G Represents a net adjustment to pro forma goodwill resulting from the preliminary application of acquisition accounting to the assets and liabilities of OptaSense.
H Represents recognition of right of use assets in connection with the entering into a lease agreement with QinetiQ on the Acquisition date, for the office space in Farnborough historically occupied by OptaSense. Prior to the Acquisition, the cost for the office space was allocated by QinetiQ to OptaSense via intercompany cost allocation.
I To accrue for the transaction costs directly related to the Acquisition not yet recognized as of September 30, 2020 with a corresponding decrease to Stockholders’ equity. As there is no continuing impact, the effect on operations from transaction costs is not included in the unaudited pro forma condensed combined statements of operations.
J Adjustments to accrued liabilities consist of the following:
| | | | | |
| As of September 30, 2020 |
| (in thousands) |
Recognition of operating lease liabilities (i) | $ | 192 | |
Recognition of transaction bonus (ii) | 390 | |
Total pro forma adjustment to accrued liabilities | $ | 582 | |
(i) Represents recognition of $0.2 million of current portion and $0.4 million of long-term operating lease liabilities (balance resides in other long term liabilities) in connection with the entering into a lease agreement with QinetiQ on the Acquisition date, for the office space in
Farnborough historically occupied by OptaSense. Prior to the Acquisition, the cost for the office space was allocated by QinetiQ to OptaSense via intercompany cost allocation.
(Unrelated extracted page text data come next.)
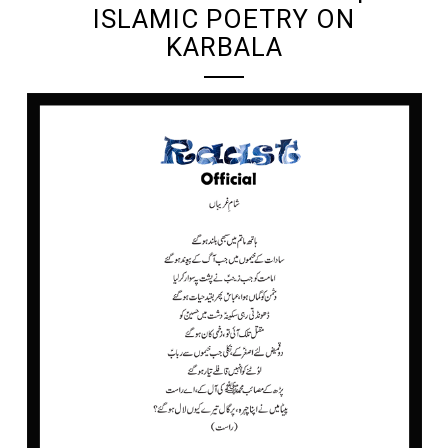
ISLAMIC POETRY ON
KARBALA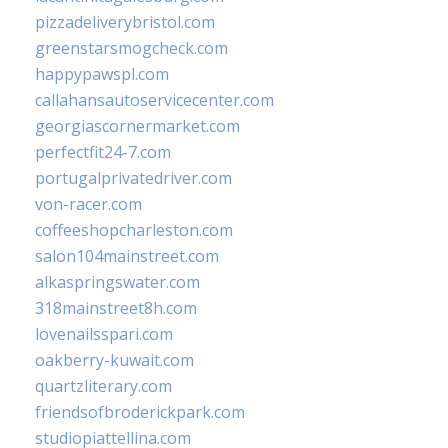
pizzadeliverybristol.com
greenstarsmogcheck.com
happypawspl.com
callahansautoservicecenter.com
georgiascornermarket.com
perfectfit24-7.com
portugalprivatedriver.com
von-racer.com
coffeeshopcharleston.com
salon104mainstreet.com
alkaspringswater.com
318mainstreet8h.com
lovenailsspari.com
oakberry-kuwait.com
quartzliterary.com
friendsofbroderickpark.com
studiopiattellina.com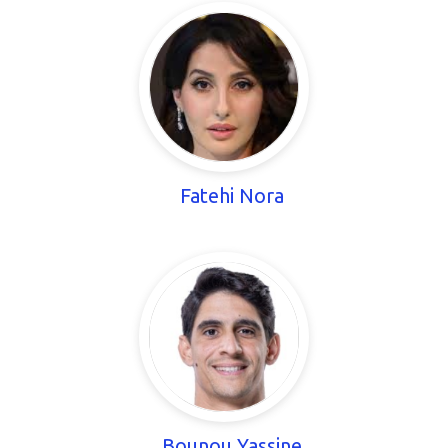
Fatehi Nora
Bounou Yassine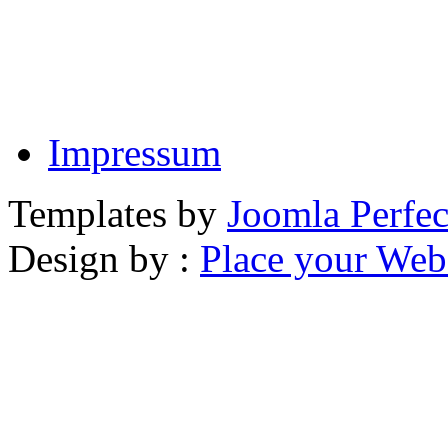
Impressum
Templates by
Joomla Perfec
Design by :
Place your Webs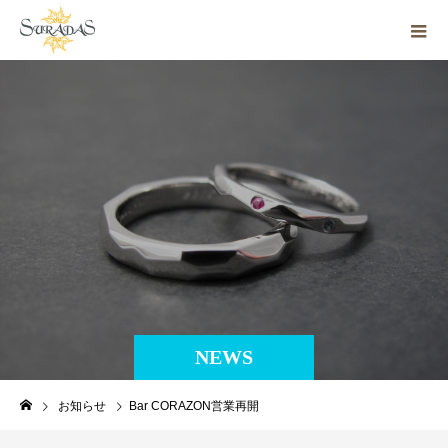
NEWS
お知らせ
Bar CORAZON営業再開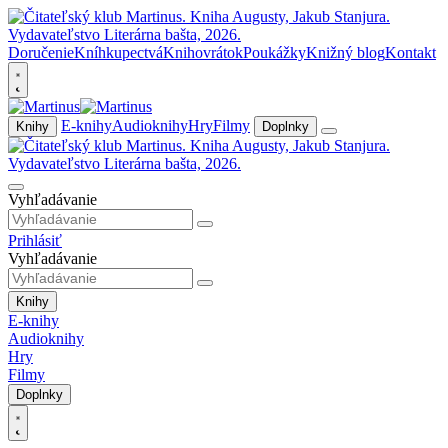
Doručenie
Kníhkupectvá
Knihovrátok
Poukážky
Knižný blog
Kontakt
E-knihy
Audioknihy
Hry
Filmy
Knihy
Doplnky
Vyhľadávanie
Prihlásiť
Vyhľadávanie
Knihy
E-knihy
Audioknihy
Hry
Filmy
Doplnky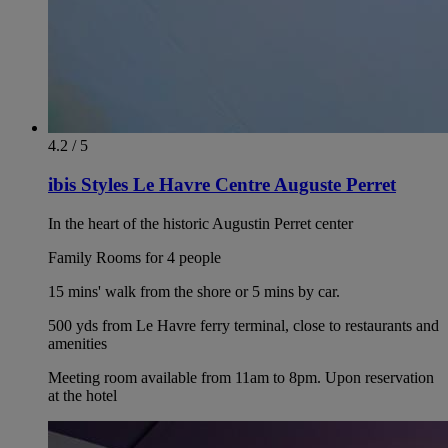
4.2 / 5
ibis Styles Le Havre Centre Auguste Perret
In the heart of the historic Augustin Perret center
Family Rooms for 4 people
15 mins' walk from the shore or 5 mins by car.
500 yds from Le Havre ferry terminal, close to restaurants and
amenities
Meeting room available from 11am to 8pm. Upon reservation
at the hotel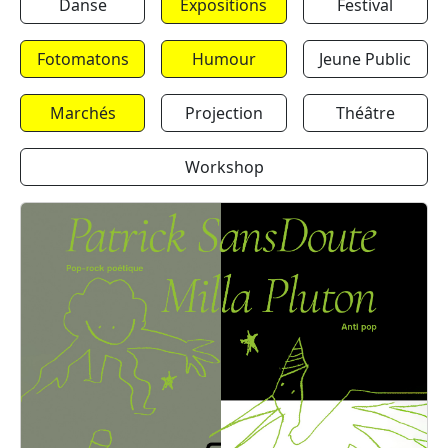
Danse
Expositions
Festival
Fotomatons
Humour
Jeune Public
Marchés
Projection
Théâtre
Workshop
(ii) Represents adjustment to accrued liabilities for an acquisition bonus of $0.4 million paid to employees of OptaSense subsequently to the acquisition transaction.
K Adjustments reflect accounting for the deferred income tax effects of the purchase accounting adjustments at the estimated blended statutory tax rate of 25%.
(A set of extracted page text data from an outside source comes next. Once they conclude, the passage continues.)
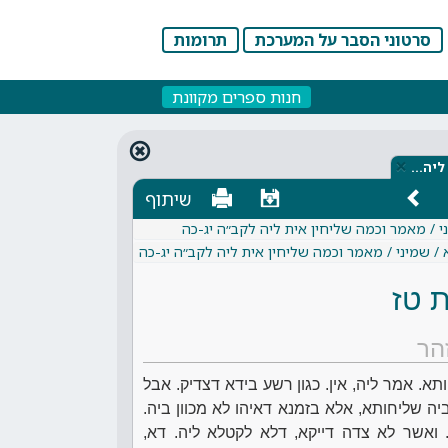
סרטוני הסבר על המערכת
תרומות
חנות ספרים מקוונת
×
 ליה…
שיתוף
ני / מאמר וכמה שליחין אית ליה לקב״ה יג-כה
 / שמיני / מאמר וכמה שליחין אית ליה לקב״ה יג-כה
 טז
הר
א. אמר ליה, אין. כגון רשע בידא דצדיק. אבל
 שליחותא, אלא בזמנא דאיהו לא מכוון ביה.
 ואשר לא צדה דייקא, דלא לקטלא ליה. דא,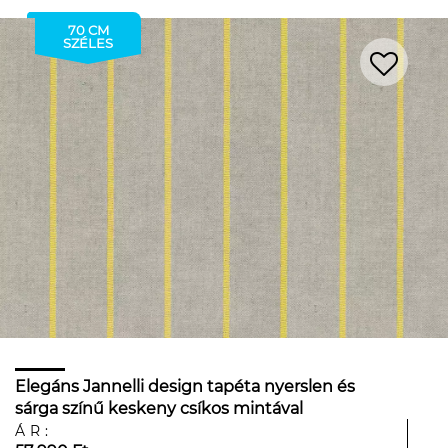
70 CM
SZÉLES
Elegáns Jannelli design tapéta nyerslen és
sárga színű keskeny csíkos mintával
ÁR: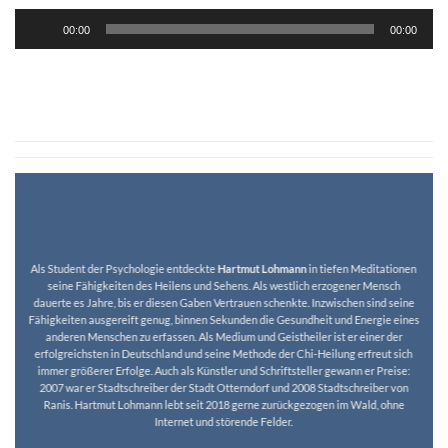
Audio-
00:00
00:00
Player
Als Student der Psychologie entdeckte
Hartmut Lohmann
in tiefen Meditationen
seine Fähigkeiten des Heilens und Sehens. Als westlich erzogener Mensch
dauerte es Jahre, bis er diesen Gaben Vertrauen schenkte. Inzwischen sind seine
Fähigkeiten ausgereift genug, binnen Sekunden die Gesundheit und Energie eines
anderen Menschen zu erfassen. Als Medium und Geistheiler ist er einer der
erfolgreichsten in Deutschland und seine Methode der Chi-Heilung erfreut sich
immer größerer Erfolge. Auch als Künstler und Schriftsteller gewann er Preise:
2007 war er Stadtschreiber der Stadt Otterndorf und 2008 Stadtschreiber von
Ranis. Hartmut Lohmann lebt seit 2018 gerne zurückgezogen im Wald, ohne
Internet und störende Felder.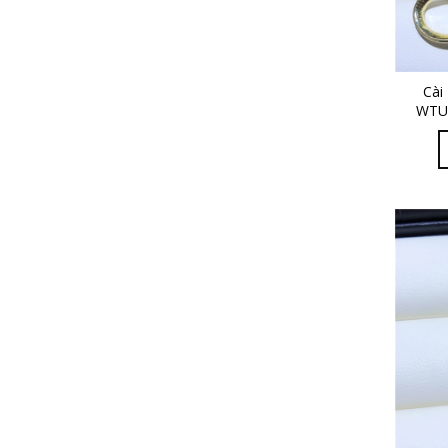
Cài
WTUL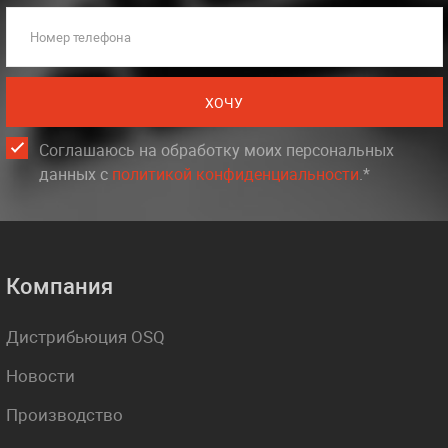
Номер телефона
ХОЧУ
Соглашаюсь на обработку моих персональных
данных c
политикой конфиденциальности
.*
Компания
Дистрибьюция OSQ
Новости
Производство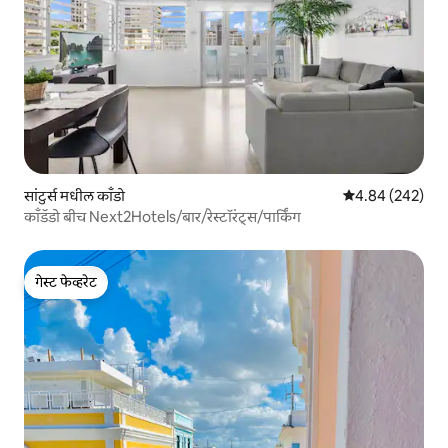
सांटुर्स मधील काँडो
5 पैकी 4.84 सरासरी 
4.84 (242)
काँडॅडो बीच Next2Hotels/बार/रेस्टॉरंट्स/पार्किंग
गेस्ट फेव्हरेट
गेस्ट फेव्हरेट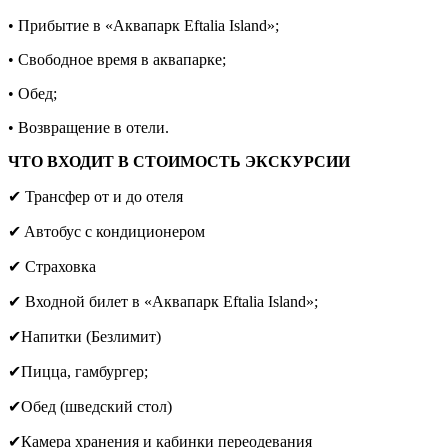
• Прибытие в «Аквапарк Eftalia Island»;
• Свободное время в аквапарке;
• Обед;
• Возвращение в отели.
ЧТО ВХОДИТ В СТОИМОСТЬ ЭКСКУРСИИ
✔
Трансфер от и до отеля
✔
Aвтобус с кондиционером
✔
Страховка
✔
Входной билет в «Аквапарк Eftalia Island»;
✔
Напитки (Безлимит)
✔
П
ицца, гамбургер;
✔
Обед (шведский стол)
✔
Камера хранения и кабинки переодевания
L Represents elimination of loan payable to the Parent, which was settled upon the Acquisition and not included in the assumed liabilities by the Company.
M Adjustments to Stockholders’ equity consist of the following:
| | | | | |
| As of September 30, 2020 |
| (in thousands) |
Elimination of OptaSense's historical equity | $ | (17,825) | |
Transaction costs recognized within retained earnings see J above | (2,150) | |
Total pro forma adjustment to stockholders' equity | $ | (19,975) | |
5.2. Unaudited Pro Forma Condensed Combined Statement of Operations Adjustments
N Adjustment comprised of the following:
| | | | | | | | | | | |
| Nine months ended September 30, 2020 | | Year ended of December 31, 2019 |
| (in thousands) |
Amortization of intangible assets, net (i) | $ | 903 | | | 1,199 | |
Elimination of pre-acquisition intangible asset amortization (ii) | (668) | | | (1,216) | |
Pro Forma adjustment to selling and administrative expenses | $ | 235 | | | $ | (17) | |
i. Represents increased amortization expense for the fair value of definite lived intangible assets recognized as part of acquisition accounting. Acquired intangible assets are assumed to be amortized on a straightline basis over expected useful lives of 3 - 15 years (see Note 3 Preliminary Purchase Price and Preliminary Purchase Price Allocation).
ii. Represents net impact of removal of historical amortization expense.
O Income tax effects on the purchase accounting adjustments were calculated based on the estimated blended statutory income tax rate of 25% for the nine months ended September 30, 2020 and the year ended December 31, 2019, respectively.